### YOUR ASSIGNMENT:
The answer is all of the data repeated exactly, with each picture omitted.
'''
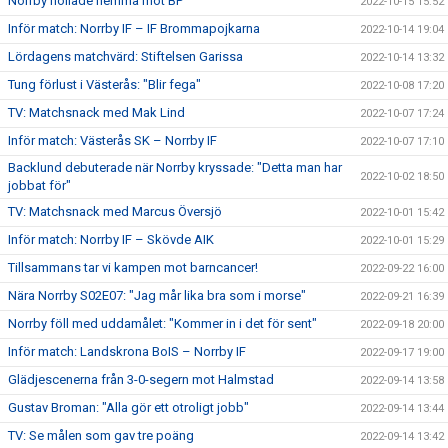
Norrby nollade hemma mot BP
2022-10-15 15:52
Inför match: Norrby IF – IF Brommapojkarna
2022-10-14 19:04
Lördagens matchvärd: Stiftelsen Garissa
2022-10-14 13:32
Tung förlust i Västerås: "Blir fega"
2022-10-08 17:20
TV: Matchsnack med Mak Lind
2022-10-07 17:24
Inför match: Västerås SK – Norrby IF
2022-10-07 17:10
Backlund debuterade när Norrby kryssade: "Detta man har
2022-10-02 18:50
jobbat för"
TV: Matchsnack med Marcus Översjö
2022-10-01 15:42
Inför match: Norrby IF – Skövde AIK
2022-10-01 15:29
Tillsammans tar vi kampen mot barncancer!
2022-09-22 16:00
Nära Norrby S02E07: "Jag mår lika bra som i morse"
2022-09-21 16:39
Norrby föll med uddamålet: "Kommer in i det för sent"
2022-09-18 20:00
Inför match: Landskrona BoIS – Norrby IF
2022-09-17 19:00
Glädjescenerna från 3-0-segern mot Halmstad
2022-09-14 13:58
Gustav Broman: "Alla gör ett otroligt jobb"
2022-09-14 13:44
TV: Se målen som gav tre poäng
2022-09-14 13:42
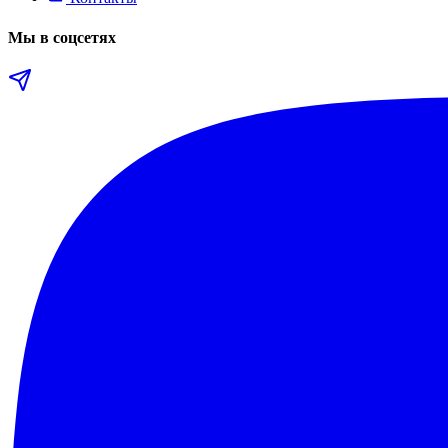
Мы в соцсетях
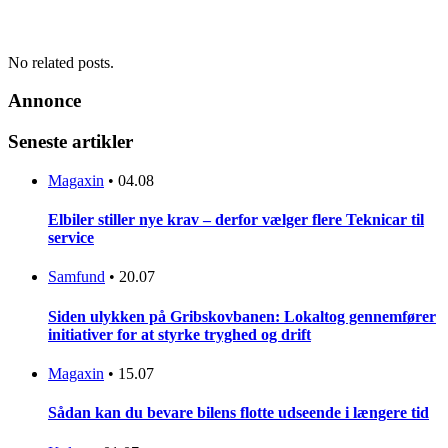
No related posts.
Annonce
Seneste artikler
Magaxin
•
04.08
Elbiler stiller nye krav – derfor vælger flere Teknicar til
service
Samfund
•
20.07
Siden ulykken på Gribskovbanen: Lokaltog gennemfører
initiativer for at styrke tryghed og drift
Magaxin
•
15.07
Sådan kan du bevare bilens flotte udseende i længere tid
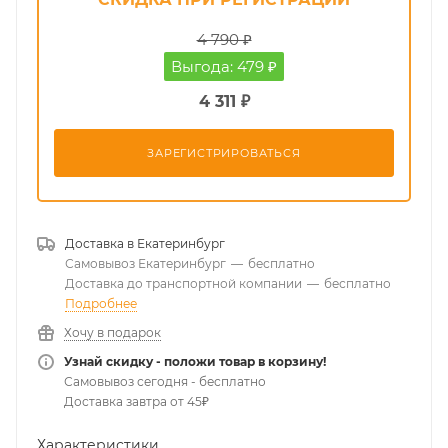
4 790 ₽
Выгода: 479 ₽
4 311 ₽
ЗАРЕГИСТРИРОВАТЬСЯ
Доставка в
Екатеринбург
Самовывоз Екатеринбург
—
бесплатно
Доставка до транспортной компании
—
бесплатно
Подробнее
Хочу в подарок
Узнай скидку - положи товар в корзину!
Самовывоз сегодня - бесплатно
Доставка завтра от 45₽
Характеристики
'''
### ANSWER TO THE EXERCISE:
Norrby nollade hemma mot BP
2022-10-15 15:52
Inför match: Norrby IF – IF Brommapojkarna
2022-10-14 19:04
Lördagens matchvärd: Stiftelsen Garissa
2022-10-14 13:32
Tung förlust i Västerås: "Blir fega"
2022-10-08 17:20
TV: Matchsnack med Mak Lind
2022-10-07 17:24
Inför match: Västerås SK – Norrby IF
2022-10-07 17:10
Backlund debuterade när Norrby kryssade: "Detta man har
2022-10-02 18:50
jobbat för"
TV: Matchsnack med Marcus Översjö
2022-10-01 15:42
Inför match: Norrby IF – Skövde AIK
2022-10-01 15:29
Tillsammans tar vi kampen mot barncancer!
2022-09-22 16:00
Nära Norrby S02E07: "Jag mår lika bra som i morse"
2022-09-21 16:39
Norrby föll med uddamålet: "Kommer in i det för sent"
2022-09-18 20:00
Inför match: Landskrona BoIS – Norrby IF
2022-09-17 19:00
Glädjescenerna från 3-0-segern mot Halmstad
2022-09-14 13:58
Gustav Broman: "Alla gör ett otroligt jobb"
2022-09-14 13:44
TV: Se målen som gav tre poäng
2022-09-14 13:42
Мы в соцсетях
No related posts.
Annonce
Seneste artikler
Magaxin
•
04.08
Elbiler stiller nye krav – derfor vælger flere Teknicar til
service
Samfund
•
20.07
Siden ulykken på Gribskovbanen: Lokaltog gennemfører
initiativer for at styrke tryghed og drift
Magaxin
•
15.07
Sådan kan du bevare bilens flotte udseende i længere tid
4 790 ₽
Выгода: 479 ₽
4 311 ₽
ЗАРЕГИСТРИРОВАТЬСЯ
Доставка в
Екатеринбург
Самовывоз Екатеринбург
—
бесплатно
Доставка до транспортной компании
—
бесплатно
Подробнее
Хочу в подарок
Узнай скидку - положи товар в корзину!
Самовывоз сегодня - бесплатно
Доставка завтра от 45₽
Характеристики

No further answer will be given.